Your first thought is probably to select a journal that reports the best research in the field that will reach your target audience. A good quality journal would be the most read and talked about one. Therefore, you can assess journal quality by three main factors:

  1. Citation analysis – sure, we just said the JIF has its drawbacks, but it is still important. It is the average number of times a journal has been citedin a given time period.
  2. Peer analysis – have experts in the field reviewed the articles?
  3. Circulation and coverage: consider if the journal listed with an indexing service that will reach your target audience?

Considerations of These Criteria

None of the criteria above should be used to evaluate the quality of a journalin isolation because they all have their advantages and disadvantages which we highlight below.

Citation Analysis

It makes sense to rank a journal by its average citation record since this indicates its popularity. It is:

  • Quantitative
  • Regularly updated
  • Calculated by a neutral party

However, its indication of journal quality is questionable because:

  • Not all citations reflect good research.
  • Authors in the same network tend to cite each other heavily.
  • English speaking countries are favored since these countries host citation analysis databases.
  • The type of article influences it. Review articles tend to get more citations than original research articles.

Peer Analysis

This is a high-quality control measure of research before publication in a journal. However, you should look at the reviewer selection criteria at to assess the caliber of the reviewer. Although reviewers are considered experts in their field, they have varied knowledge and experience. This often results in different opinions.

Circulation and Coverage

Journals that reach an international audience quickly, with available electronic copies, will be given preference. You want to publish your article as soon as possible. You also want it to reach your target audience.

Other Factors to Consider

In addition to the criteria mentioned above, there are other factors that one can use to judge the quality of a journal:

Standardized Research Reporting Framework

A standard set by the journal that ensures that all the information you need to assess the research in a paper is present.

Journal Ranking

This is based on the citation record as well as the prestige of the journal. It gives the perception of the journal by researchers.

Discussion Platform

The ability to discuss the merits and shortcomings of a paper adds value to the research community. Therefore, a journal that provides an online discussion platform could be given. This, of course, is only valuable if the research community makes contributions.
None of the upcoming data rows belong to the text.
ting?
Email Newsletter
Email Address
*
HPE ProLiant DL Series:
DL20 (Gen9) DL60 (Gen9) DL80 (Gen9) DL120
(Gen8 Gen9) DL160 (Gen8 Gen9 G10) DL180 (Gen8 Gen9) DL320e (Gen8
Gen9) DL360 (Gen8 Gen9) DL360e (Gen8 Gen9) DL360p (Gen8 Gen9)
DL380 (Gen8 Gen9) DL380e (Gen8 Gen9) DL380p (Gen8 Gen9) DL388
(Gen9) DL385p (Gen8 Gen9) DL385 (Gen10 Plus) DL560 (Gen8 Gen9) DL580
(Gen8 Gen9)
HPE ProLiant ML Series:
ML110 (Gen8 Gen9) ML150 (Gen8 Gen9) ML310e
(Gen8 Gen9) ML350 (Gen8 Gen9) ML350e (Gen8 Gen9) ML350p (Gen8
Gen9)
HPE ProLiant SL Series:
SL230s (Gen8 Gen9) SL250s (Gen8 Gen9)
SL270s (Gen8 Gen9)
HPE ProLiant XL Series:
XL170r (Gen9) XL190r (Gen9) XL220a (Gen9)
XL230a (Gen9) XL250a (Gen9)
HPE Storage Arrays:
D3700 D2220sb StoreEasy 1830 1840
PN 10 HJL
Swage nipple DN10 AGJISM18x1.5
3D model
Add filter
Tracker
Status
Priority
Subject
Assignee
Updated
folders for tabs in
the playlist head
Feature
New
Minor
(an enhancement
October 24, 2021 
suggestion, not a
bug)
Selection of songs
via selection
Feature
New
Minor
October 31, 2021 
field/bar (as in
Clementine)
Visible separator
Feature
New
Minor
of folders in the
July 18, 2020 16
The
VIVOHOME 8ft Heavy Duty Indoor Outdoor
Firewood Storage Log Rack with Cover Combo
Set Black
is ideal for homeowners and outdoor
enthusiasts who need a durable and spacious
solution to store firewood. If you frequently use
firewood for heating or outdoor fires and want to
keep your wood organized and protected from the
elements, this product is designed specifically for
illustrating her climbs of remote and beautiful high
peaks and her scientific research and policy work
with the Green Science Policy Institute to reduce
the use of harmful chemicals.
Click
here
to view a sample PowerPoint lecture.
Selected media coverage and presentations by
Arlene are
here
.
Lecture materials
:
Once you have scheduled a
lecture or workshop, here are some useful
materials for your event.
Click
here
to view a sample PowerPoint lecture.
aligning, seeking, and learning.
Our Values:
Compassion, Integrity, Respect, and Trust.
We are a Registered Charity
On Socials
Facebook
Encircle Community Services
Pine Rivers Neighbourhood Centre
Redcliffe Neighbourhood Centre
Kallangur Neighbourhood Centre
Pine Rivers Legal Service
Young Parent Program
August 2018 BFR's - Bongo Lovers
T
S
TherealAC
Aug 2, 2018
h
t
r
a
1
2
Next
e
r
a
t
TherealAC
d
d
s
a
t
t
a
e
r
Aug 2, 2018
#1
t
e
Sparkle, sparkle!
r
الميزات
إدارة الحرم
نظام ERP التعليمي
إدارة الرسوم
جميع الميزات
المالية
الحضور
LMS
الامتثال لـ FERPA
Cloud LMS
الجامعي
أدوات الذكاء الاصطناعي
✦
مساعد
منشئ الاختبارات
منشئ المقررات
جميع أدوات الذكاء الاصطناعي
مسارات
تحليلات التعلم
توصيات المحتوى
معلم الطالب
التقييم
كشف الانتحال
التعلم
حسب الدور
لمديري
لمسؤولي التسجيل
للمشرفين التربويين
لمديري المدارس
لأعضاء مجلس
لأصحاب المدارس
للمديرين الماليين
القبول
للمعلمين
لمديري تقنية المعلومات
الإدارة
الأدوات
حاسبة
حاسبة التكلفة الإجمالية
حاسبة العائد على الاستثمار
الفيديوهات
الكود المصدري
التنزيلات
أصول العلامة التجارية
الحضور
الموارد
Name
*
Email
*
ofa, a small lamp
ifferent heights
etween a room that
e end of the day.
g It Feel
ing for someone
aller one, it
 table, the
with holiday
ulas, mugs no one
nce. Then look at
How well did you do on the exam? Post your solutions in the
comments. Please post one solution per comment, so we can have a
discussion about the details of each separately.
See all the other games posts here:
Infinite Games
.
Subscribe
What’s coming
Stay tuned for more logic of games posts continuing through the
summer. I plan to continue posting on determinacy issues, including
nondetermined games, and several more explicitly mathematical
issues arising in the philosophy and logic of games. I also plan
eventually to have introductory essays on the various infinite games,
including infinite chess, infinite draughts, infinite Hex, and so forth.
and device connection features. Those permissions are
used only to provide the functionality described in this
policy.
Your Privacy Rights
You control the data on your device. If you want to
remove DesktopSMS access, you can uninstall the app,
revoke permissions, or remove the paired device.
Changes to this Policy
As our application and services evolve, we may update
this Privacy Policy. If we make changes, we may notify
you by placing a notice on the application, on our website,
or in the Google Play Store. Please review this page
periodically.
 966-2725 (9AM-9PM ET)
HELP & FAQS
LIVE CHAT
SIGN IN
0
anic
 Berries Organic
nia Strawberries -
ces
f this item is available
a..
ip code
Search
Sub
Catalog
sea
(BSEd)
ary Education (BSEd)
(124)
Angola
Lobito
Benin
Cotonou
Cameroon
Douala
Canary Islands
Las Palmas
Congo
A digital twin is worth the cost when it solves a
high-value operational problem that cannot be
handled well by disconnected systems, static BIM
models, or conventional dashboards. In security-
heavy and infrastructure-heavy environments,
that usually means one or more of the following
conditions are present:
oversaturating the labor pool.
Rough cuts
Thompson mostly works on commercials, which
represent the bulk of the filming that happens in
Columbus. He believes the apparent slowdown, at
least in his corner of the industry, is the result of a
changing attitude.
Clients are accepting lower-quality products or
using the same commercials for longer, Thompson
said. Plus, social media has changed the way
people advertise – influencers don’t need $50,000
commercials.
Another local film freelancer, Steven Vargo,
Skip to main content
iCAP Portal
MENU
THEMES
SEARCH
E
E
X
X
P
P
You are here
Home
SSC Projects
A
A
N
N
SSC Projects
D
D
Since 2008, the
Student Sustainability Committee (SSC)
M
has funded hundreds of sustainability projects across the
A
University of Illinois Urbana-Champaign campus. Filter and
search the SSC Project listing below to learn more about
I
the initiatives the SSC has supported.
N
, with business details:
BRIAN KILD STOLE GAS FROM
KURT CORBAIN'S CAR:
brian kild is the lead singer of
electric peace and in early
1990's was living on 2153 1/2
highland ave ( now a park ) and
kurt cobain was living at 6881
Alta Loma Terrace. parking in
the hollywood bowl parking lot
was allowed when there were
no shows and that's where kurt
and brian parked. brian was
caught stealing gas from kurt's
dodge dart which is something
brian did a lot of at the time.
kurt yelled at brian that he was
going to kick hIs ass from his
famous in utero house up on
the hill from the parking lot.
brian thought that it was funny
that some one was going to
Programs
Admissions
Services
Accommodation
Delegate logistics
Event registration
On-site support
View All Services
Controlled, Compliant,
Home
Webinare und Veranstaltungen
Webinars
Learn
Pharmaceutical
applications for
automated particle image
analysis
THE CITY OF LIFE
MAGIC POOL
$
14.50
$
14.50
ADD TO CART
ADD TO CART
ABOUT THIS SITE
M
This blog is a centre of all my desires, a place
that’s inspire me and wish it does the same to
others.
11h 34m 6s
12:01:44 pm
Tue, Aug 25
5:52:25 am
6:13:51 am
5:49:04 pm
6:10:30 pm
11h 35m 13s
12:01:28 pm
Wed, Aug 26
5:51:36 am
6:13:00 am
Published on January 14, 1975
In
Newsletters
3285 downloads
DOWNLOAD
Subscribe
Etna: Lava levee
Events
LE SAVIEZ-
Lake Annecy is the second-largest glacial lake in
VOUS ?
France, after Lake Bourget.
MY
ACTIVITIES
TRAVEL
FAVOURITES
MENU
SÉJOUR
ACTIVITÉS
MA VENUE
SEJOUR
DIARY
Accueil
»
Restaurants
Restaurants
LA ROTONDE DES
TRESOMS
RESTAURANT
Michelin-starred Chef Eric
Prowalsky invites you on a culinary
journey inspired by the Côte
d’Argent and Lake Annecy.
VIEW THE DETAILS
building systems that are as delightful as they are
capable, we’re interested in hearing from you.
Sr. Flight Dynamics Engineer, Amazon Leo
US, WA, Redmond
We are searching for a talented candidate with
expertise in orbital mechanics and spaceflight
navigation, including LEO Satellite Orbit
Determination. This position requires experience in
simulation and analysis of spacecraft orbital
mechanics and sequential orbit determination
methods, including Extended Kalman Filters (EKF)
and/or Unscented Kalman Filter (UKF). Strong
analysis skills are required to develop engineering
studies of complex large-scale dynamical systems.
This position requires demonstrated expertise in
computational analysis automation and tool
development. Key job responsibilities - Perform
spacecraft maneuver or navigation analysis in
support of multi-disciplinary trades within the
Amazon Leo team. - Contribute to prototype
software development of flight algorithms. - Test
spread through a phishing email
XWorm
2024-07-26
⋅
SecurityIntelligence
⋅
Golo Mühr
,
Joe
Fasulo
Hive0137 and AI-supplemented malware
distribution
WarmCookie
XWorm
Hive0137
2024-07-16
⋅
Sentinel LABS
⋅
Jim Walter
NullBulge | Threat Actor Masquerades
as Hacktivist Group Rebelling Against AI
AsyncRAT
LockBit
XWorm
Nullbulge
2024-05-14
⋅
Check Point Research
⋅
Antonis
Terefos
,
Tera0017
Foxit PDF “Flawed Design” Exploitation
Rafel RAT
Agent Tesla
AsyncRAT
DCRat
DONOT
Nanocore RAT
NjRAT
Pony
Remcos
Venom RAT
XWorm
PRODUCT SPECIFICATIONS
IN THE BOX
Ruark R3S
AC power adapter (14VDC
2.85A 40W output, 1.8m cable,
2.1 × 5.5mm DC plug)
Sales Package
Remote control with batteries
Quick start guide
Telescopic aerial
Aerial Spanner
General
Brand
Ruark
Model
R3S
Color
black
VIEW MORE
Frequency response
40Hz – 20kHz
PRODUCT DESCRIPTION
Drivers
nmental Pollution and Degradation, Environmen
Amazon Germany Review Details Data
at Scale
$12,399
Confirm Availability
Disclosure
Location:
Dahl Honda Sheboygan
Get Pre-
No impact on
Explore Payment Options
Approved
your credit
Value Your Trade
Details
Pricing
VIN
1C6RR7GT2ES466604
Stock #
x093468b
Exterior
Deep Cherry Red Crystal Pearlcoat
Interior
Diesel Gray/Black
Acceptance/Rejection Rates

Some journals publish these rates on their websites. A high rejection rate implies that a journal is very particular about the quality of the research that they publish. However, the disadvantage of this rate is that the journal does not give reasons for rejections. Also, a high rejection rate could simply be a matter of limited publication space.

To get an overall journal rank, and decide which journal would be best for you, you can consider all the above factors. However, you need to remember that you cannot compare journals between fields since the criteria standards will vary.